§ **Data excerpts**

——————————

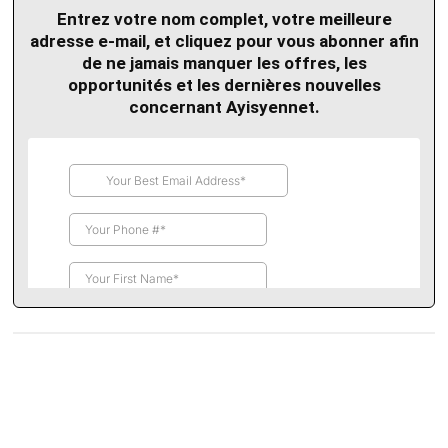
Entrez votre nom complet, votre meilleure
adresse e-mail, et cliquez pour vous abonner afin
de ne jamais manquer les offres, les
opportunités et les dernières nouvelles
concernant Ayisyennet.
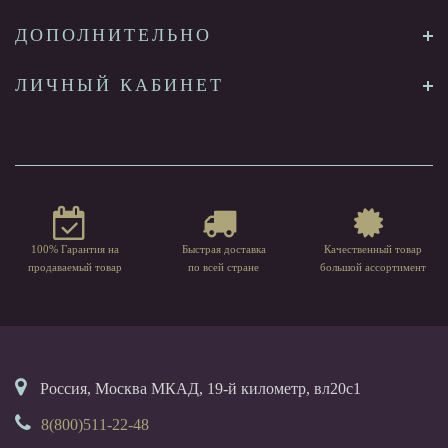
ДОПОЛНИТЕЛЬНО
ЛИЧНЫЙ КАБИНЕТ
100% Гарантия на
Быстрая доставка
Качественный товар
продаваемый товар
по всей стране
большой ассортимент
Россия, Москва МКАД, 19-й километр, вл20с1
8(800)511-22-48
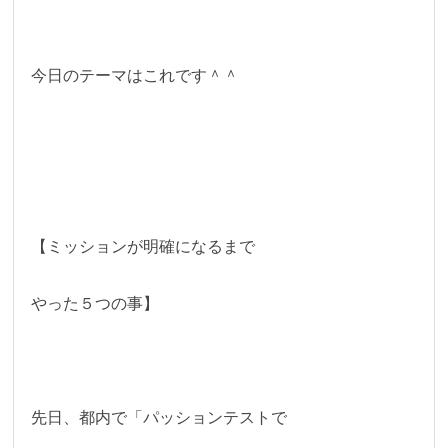
今日のテーマはこれです＾＾
【ミッションが明確になるまで
やった５つの事】
先日、都内で「パッションテストで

——————————

§ **Exercise goal**
Quote the entries above word for word. Leave the images out.

§ **Task answer**
Entrez votre nom complet, votre meilleure
adresse e-mail, et cliquez pour vous abonner afin
de ne jamais manquer les offres, les
opportunités et les dernières nouvelles
concernant Ayisyennet.
ДОПОЛНИТЕЛЬНО
ЛИЧНЫЙ КАБИНЕТ
100% Гарантия на
Быстрая доставка
Качественный товар
продаваемый товар
по всей стране
большой ассортимент
Россия, Москва МКАД, 19-й километр, вл20с1
8(800)511-22-48
今日のテーマはこれです＾＾
【ミッションが明確になるまで
やった５つの事】
先日、都内で「パッションテストで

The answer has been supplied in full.